I looked for a larger historical context for thinking about justice. I made some cursory explorations of the word ‘justice’ as it appears throughout the Bible. By no means is America a Christian nation but the Judeo-Christian religious tradition has strongly influenced many assumptions we make regarding moral conduct.
For the ancient Israelites, justice and judgment were the essence of governance, and the guiding principles of their community life. Both were closely related. Inspired judgments were, by their nature, the essence of justice. When Solomon handled the case of the two women claiming a baby was theirs, his decision reflected wise judgement, and as harsh as it seemed, it was in fact, inspired and kind. Justice was also understood to be a divine attribute; acting justly described the way God behaved. “Keep the way of the Lord to do justice.” The practice of temporal justice was understood to be informed by a higher power, something greater than the ones who administered it, while mirroring the spiritual nature of our human condition.
Among others, I identified a common thread running through references to justice and descriptions of what justice looked like. Here’s one: “Defend the poor and fatherless, do justice to the afflicted and needy.” The focus was on the vulnerable. When justice becomes perverted, it looks like this. “None calleth for justice nor any pleadeth for the truth: they trust in vanity and lies.” In other Biblical references, a corrupt justice is one that favors the oppressor and oppresses the oppressed. Any of this seem familiar? If Goldberg represents today’s gold standard for American justice, we can at least depend on this; we’ll get what we pay for.
The practice of administering justice, like sculpting, is an art. As with any art, the character of its practitioners has everything to do what finally results. I imagine the practitioners of justice like potters. Both give a form to inert substances –– the clay and written briefs are both inert.
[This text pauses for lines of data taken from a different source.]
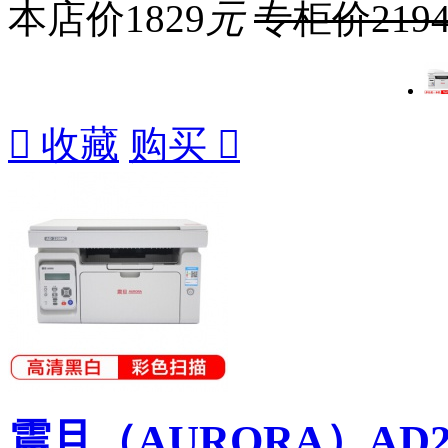
本店价
1829
元
专柜价
219

收藏
购买

震旦（AURORA）AD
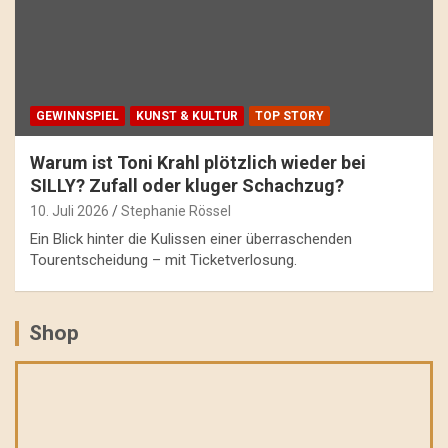
GEWINNSPIEL
KUNST & KULTUR
TOP STORY
Warum ist Toni Krahl plötzlich wieder bei
SILLY? Zufall oder kluger Schachzug?
10. Juli 2026
Stephanie Rössel
Ein Blick hinter die Kulissen einer überraschenden
Tourentscheidung – mit Ticketverlosung.
Shop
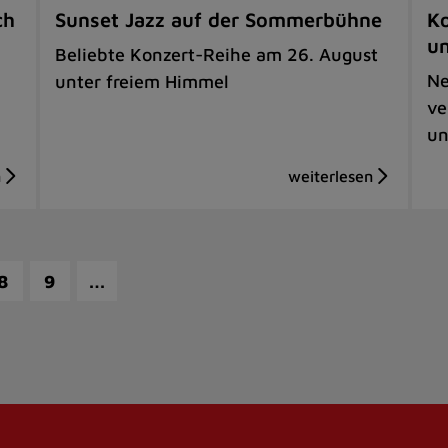
ch
Sunset Jazz auf der Sommerbühne
Ko
u
Beliebte Konzert-Reihe am 26. August
Ne
unter freiem Himmel
ve
un
…
8
9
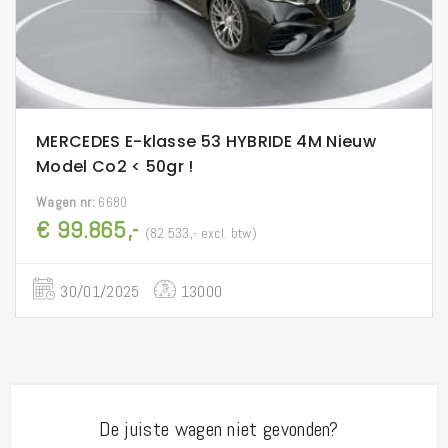
MERCEDES E-klasse 53 HYBRIDE 4M Nieuw
Model Co2 < 50gr !
Wagen nr:
6680
€ 99.865,-
(82.533,- excl. btw)
30/01/2025
13000
De juiste wagen niet gevonden?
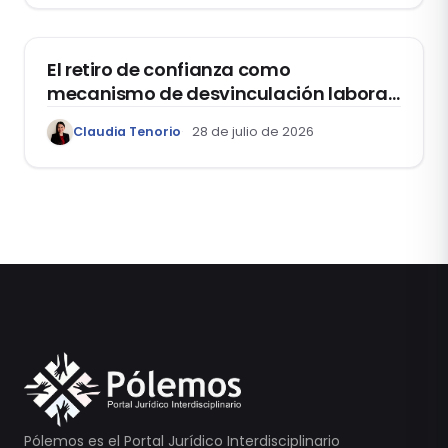
DOMO LABORAL
El retiro de confianza como
mecanismo de desvinculación laboral:
reflexiones a propósito de la casación
Claudia Tenorio
28 de julio de 2026
laboral 29553-2024 loreto
Pólemos es el Portal Jurídico Interdisciplinario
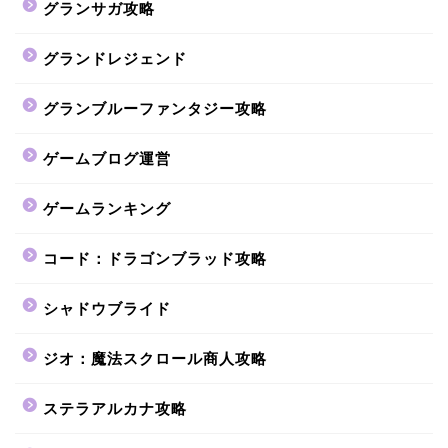
グランサガ攻略
グランドレジェンド
グランブルーファンタジー攻略
ゲームブログ運営
ゲームランキング
コード：ドラゴンブラッド攻略
シャドウブライド
ジオ：魔法スクロール商人攻略
ステラアルカナ攻略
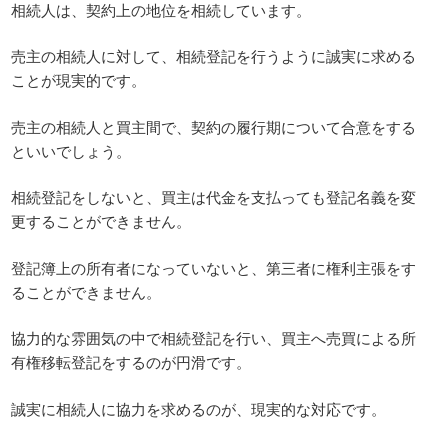
相続人は、契約上の地位を相続しています。
売主の相続人に対して、相続登記を行うように誠実に求める
ことが現実的です。
売主の相続人と買主間で、契約の履行期について合意をする
といいでしょう。
相続登記をしないと、買主は代金を支払っても登記名義を変
更することができません。
登記簿上の所有者になっていないと、第三者に権利主張をす
ることができません。
協力的な雰囲気の中で相続登記を行い、買主へ売買による所
有権移転登記をするのが円滑です。
誠実に相続人に協力を求めるのが、現実的な対応です。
They shape them, in the way an artist brings the medium alive, according to the inner vision that inspires his or her work. Character does count.
My fellow survivors of our children’s adolescent years know how hard it was to do the right thing. We parents were confronted daily with mercurial emotions and reckless behavior that could be unnerving and we had to address it. We tried to approach the youngsters in ways that did not exacerbate the dangers we recognized but at the same time sought ways to help protect them. The issue, then, was never how we might cover our ass, but how we could save theirs. Doing right, in this instance, was other-directed, not self-referential. Sometimes we did well, other times we tanked, but what redeemed us was not how often we got it right, but that we cared enough to keep trying.
I think that defines justice nicely: it’s not about always getting it right; it’s that we keep trying to do the right thing.
Columnist George Merrill is an Episcopal Church priest and pastoral psychotherapist. A writer and photographer, he’s authored two books on spirituality: Reflections: Psychological and Spiritual Images of the Heart and The Bay of the Mother of God: A Yankee Discovers the Chesapeake Bay. He is a native New Yorker, previously directing counseling services in Hartford, Connecticut, and in Baltimore. George’s essays, some award winning, have appeared in regional magazines and are broadcast twice monthly on Delmarva Public Radio.
David claycomb says
The law and lawyers are a reflection of the general public and of the clients they represent. Ethically and morally no better and no worse. Blaming lawyers for their clients illegal conduct is a little like blaming ministers for sin. The entire system is based on the principle that even the guilty is entitled to representation. And a repentant sinner is entitled to salvation. George’s article , as always, is very thought provoking. I enjoy them very much.